# Is there gonna be a Gen 4 Plus woofer?



## Vader (Jul 8, 2006)

I know that this is probably kinda early, with SVS concentrating on the roll out of the new Ultras (drool), but is there a 12.4 woofer on the radar?


----------



## Ed Mullen (Jul 28, 2006)

There are no immediate plans to revise the 12.3 Plus woofer; it's a very good performer.


----------



## Vader (Jul 8, 2006)

Upgradeitis, I guess... I am extremely floored with the 12.3 (esp after EQing them!). but every couple of years I like to upgrade (hoping that if there is a 12.4 in a couple of years, you guys will offer a pre-release sale of the new drivers for current Plus customers). Thanx, Ed!


----------



## Warpdrv (Mar 3, 2007)

I would really like the opertunity to get a TV-12 driver as a replacement... to my 12.3

Who at SVS would like to make this happen for me...


----------



## Ed Mullen (Jul 28, 2006)

Warpdrv said:


> I would really like the opertunity to get a TV-12 driver as a replacement... to my 12.3
> 
> Who at SVS would like to make this happen for me...

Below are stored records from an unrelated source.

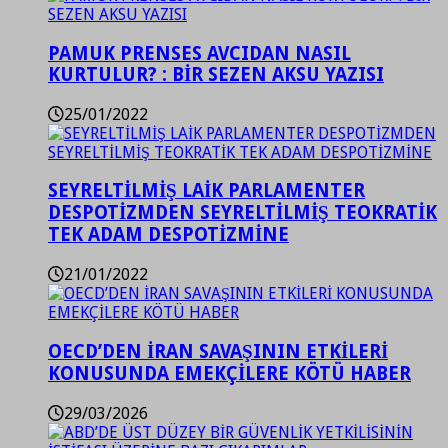
PAMUK PRENSES AVCIDAN NASIL
KURTULUR? : BİR SEZEN AKSU YAZISI
25/01/2022
SEYRELTİLMİŞ LAİK PARLAMENTER
DESPOTİZMDEN SEYRELTİLMİŞ TEOKRATİK
TEK ADAM DESPOTİZMİNE
21/01/2022
OECD’DEN İRAN SAVAŞININ ETKİLERİ
KONUSUNDA EMEKÇİLERE KÖTÜ HABER
29/03/2026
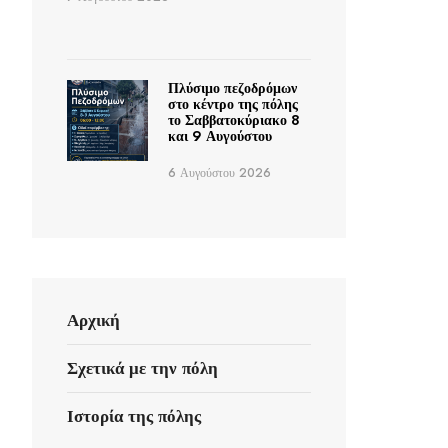
Πλύσιμο πεζοδρόμων
στο κέντρο της πόλης
το Σαββατοκύριακο 8
και 9 Αυγούστου
6 Αυγούστου 2026
Αρχική
Σχετικά με την πόλη
Ιστορία της πόλης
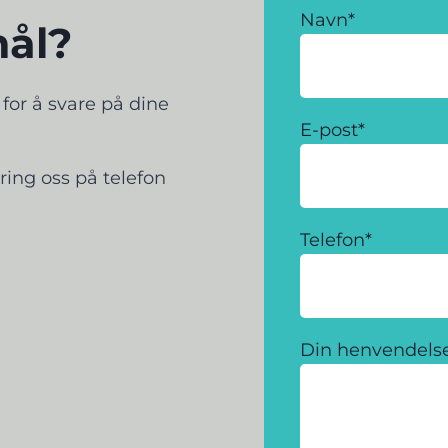
Navn
*
mål?
g for å svare på dine
E-post
*
ring oss på telefon
Telefon
*
Din henvendels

The TV12 is officially discontinued; we have a small warranty pool of drivers which cannot be tapped. It was a great woofer but time marches on and the 13.5" Ultra woofer is the new SVS flagship.


----------



## Warpdrv (Mar 3, 2007)

I understand.... 
I will in fact be pulling the trigger on that Ultra 13 in the future... but for right now..
I think I will have my hands full.....


----------



## weeZ (Sep 10, 2006)

Warpdrv said:


> I would really like the opertunity to get a TV-12 driver as a replacement... to my 12.3
> 
> Who at SVS would like to make this happen for me...


Mine will be available for purchase once the dual 13s arrive:bigsmile:


----------



## Warpdrv (Mar 3, 2007)

weeZ said:


> Mine will be available for purchase once the dual 13s arrive:bigsmile:


Well, when the dual 13's arrive I would imagine mine will be up for sale as well... 

But I guess that probably won't be until the middle of next year... :hissyfit: :surrender:


----------